Perhaps it’s time to re-think the way a time-out is used. Some parents use a time-out for punishment and it often erupts into a power struggle. Other parents use time-out for a “calm-down” period, designed so that the child will regain emotional control. In both cases, the child is usually forced into an isolating time away from parents and usually in a boring place. Originally, a time-out consisted of removing the child from a positive situation. However, often the child is acting up or blowing up because of the negative emotions he’s feeling. The emotions are not generated from an environment of pleasantness, but rather, a negative situation that is occurring. For example, a child is fighting with a sibling and is feeling angry. He hits the brother because he is feeling angry and frustrated. Removal from a negative situation is what a child often needs, but he also needs help to calm-down.
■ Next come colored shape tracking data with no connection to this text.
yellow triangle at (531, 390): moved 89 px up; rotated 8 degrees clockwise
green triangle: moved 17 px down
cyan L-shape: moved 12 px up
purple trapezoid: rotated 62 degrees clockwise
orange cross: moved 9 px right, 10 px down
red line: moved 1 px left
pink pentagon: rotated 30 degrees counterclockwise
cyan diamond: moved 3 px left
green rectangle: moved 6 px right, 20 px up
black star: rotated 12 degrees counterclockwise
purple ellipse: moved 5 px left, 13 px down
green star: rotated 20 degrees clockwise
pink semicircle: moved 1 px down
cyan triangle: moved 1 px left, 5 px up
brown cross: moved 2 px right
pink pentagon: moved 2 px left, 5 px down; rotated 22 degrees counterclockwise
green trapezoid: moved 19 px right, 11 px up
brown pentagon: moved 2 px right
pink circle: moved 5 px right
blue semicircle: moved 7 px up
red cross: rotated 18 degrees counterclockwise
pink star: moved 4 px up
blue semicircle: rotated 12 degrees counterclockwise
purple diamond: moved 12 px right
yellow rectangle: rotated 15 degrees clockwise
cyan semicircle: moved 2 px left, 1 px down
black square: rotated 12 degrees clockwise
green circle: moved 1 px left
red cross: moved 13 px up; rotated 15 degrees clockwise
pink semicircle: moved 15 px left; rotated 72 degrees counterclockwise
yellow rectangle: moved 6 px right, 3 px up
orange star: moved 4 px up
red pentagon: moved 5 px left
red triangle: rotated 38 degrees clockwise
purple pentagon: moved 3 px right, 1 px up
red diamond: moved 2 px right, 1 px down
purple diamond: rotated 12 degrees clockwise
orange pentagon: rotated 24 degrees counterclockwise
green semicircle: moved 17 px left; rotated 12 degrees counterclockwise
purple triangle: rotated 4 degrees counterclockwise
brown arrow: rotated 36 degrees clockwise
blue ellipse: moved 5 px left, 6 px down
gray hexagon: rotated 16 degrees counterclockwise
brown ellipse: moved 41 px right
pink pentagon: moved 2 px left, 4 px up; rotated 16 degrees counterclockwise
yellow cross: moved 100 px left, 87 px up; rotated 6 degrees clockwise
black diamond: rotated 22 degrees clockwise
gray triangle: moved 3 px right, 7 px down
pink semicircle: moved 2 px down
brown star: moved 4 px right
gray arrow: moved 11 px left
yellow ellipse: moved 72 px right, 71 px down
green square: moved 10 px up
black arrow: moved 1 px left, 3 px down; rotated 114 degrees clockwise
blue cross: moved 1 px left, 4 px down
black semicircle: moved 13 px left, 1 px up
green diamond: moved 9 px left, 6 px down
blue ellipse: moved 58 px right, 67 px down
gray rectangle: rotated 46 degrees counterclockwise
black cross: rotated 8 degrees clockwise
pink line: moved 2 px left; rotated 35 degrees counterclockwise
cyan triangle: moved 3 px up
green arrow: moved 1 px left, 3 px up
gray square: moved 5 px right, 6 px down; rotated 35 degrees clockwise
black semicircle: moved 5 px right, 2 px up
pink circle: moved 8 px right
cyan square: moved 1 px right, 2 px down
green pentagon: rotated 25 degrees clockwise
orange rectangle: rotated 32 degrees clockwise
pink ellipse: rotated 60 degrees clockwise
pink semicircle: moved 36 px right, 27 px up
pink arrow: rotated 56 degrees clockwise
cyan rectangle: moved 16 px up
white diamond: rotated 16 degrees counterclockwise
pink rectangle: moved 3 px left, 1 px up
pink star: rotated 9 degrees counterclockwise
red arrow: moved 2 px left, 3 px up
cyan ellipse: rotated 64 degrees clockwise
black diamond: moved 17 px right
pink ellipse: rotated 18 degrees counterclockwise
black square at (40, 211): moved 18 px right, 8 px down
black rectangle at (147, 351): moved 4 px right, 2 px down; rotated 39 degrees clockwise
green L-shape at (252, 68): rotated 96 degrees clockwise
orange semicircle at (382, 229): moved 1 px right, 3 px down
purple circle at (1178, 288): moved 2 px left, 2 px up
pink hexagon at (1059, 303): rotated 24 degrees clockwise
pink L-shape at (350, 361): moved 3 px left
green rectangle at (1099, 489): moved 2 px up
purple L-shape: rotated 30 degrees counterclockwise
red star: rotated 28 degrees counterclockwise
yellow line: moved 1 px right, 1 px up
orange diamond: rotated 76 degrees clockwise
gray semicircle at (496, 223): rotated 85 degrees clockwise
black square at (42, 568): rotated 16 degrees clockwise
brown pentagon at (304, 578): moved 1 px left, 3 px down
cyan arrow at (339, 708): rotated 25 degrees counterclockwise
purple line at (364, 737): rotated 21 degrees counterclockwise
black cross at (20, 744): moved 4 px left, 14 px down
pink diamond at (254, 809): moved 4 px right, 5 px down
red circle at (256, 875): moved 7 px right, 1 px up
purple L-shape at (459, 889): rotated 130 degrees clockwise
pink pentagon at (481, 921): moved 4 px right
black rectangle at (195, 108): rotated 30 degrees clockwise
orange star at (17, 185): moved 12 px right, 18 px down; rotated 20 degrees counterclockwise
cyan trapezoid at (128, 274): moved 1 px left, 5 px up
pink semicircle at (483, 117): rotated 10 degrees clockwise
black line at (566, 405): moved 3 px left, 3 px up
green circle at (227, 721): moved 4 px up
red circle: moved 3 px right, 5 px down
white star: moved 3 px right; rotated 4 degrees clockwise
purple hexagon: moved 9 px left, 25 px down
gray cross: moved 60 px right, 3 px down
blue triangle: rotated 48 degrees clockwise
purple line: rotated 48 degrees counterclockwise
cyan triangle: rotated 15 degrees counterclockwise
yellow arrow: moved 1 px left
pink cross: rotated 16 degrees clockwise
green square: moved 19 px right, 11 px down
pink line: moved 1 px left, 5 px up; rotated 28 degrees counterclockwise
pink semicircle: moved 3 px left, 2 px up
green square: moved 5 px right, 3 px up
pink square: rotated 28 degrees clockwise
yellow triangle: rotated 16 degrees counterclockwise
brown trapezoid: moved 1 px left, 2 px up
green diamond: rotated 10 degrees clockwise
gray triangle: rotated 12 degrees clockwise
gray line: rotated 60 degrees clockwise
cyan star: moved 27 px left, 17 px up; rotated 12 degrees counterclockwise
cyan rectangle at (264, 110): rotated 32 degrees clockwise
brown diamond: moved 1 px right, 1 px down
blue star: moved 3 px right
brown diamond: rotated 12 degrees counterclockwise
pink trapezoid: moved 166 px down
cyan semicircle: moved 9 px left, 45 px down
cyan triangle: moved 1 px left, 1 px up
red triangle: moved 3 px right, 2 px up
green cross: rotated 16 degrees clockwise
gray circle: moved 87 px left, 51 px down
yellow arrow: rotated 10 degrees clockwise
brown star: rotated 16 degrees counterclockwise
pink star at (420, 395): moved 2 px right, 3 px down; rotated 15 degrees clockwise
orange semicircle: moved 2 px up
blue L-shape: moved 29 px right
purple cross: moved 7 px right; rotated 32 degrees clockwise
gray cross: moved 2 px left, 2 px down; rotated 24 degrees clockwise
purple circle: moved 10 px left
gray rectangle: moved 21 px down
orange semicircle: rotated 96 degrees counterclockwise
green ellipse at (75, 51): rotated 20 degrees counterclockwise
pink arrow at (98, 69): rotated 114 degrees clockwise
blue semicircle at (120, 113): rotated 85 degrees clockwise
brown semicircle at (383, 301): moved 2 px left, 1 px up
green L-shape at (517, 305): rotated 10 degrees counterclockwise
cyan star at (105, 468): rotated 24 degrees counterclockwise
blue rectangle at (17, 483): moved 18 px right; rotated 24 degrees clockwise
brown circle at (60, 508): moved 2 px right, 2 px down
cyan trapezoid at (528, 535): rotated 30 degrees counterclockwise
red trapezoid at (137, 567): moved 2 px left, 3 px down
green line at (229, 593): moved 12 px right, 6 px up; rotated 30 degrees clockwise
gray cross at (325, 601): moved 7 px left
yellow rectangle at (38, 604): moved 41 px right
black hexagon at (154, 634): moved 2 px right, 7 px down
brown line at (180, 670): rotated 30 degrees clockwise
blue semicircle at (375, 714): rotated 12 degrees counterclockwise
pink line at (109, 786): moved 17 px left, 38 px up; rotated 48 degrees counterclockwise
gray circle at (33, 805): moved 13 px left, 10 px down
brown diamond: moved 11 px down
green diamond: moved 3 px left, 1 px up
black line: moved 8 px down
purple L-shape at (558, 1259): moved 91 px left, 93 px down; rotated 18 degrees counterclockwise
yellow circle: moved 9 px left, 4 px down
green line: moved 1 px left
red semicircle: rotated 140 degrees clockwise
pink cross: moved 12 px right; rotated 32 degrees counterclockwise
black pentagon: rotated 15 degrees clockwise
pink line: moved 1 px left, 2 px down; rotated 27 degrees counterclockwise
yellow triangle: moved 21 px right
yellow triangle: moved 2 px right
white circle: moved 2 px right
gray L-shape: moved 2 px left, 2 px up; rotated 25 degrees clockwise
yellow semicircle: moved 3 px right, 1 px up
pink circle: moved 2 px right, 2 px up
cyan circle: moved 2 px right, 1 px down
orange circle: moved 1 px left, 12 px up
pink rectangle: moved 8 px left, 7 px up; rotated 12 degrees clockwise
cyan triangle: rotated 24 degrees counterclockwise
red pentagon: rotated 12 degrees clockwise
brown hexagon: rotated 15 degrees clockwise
So ideally, a time-out should not be a punishment, but instead, a calm-down strategy for an upset child. Many parents call this a Time-In.
The Trouble with Time-out
Time-outs have many concerns, but the five most common are as follows. First, children in time-out don’t really know why they are there. Although most adults hope the child is thinking about their part in the previous situation and how to make restitution, most often the child is really thinking about revenge or how unfair the situation is and how they will get even when they are done jail time. Secondly, as mentioned, time-outs escalate anger, both the child and the parents when the child won’t stay and the erupted anger leads to power struggles that nobody wins. Third, often as child get older and acquire more “attitude” parents can’t force them to move or stay in time-out. Spirited children openly oppose time-outs with a vengeance. Many parents have marks on their doors to prove it! In addition, giving a child a time-out models power, not peace. The fourth problem is that they learn that when someone is bothering them, it’s better to force that person to go away, rather than the real-life skill of removing oneself when things get too intolerable.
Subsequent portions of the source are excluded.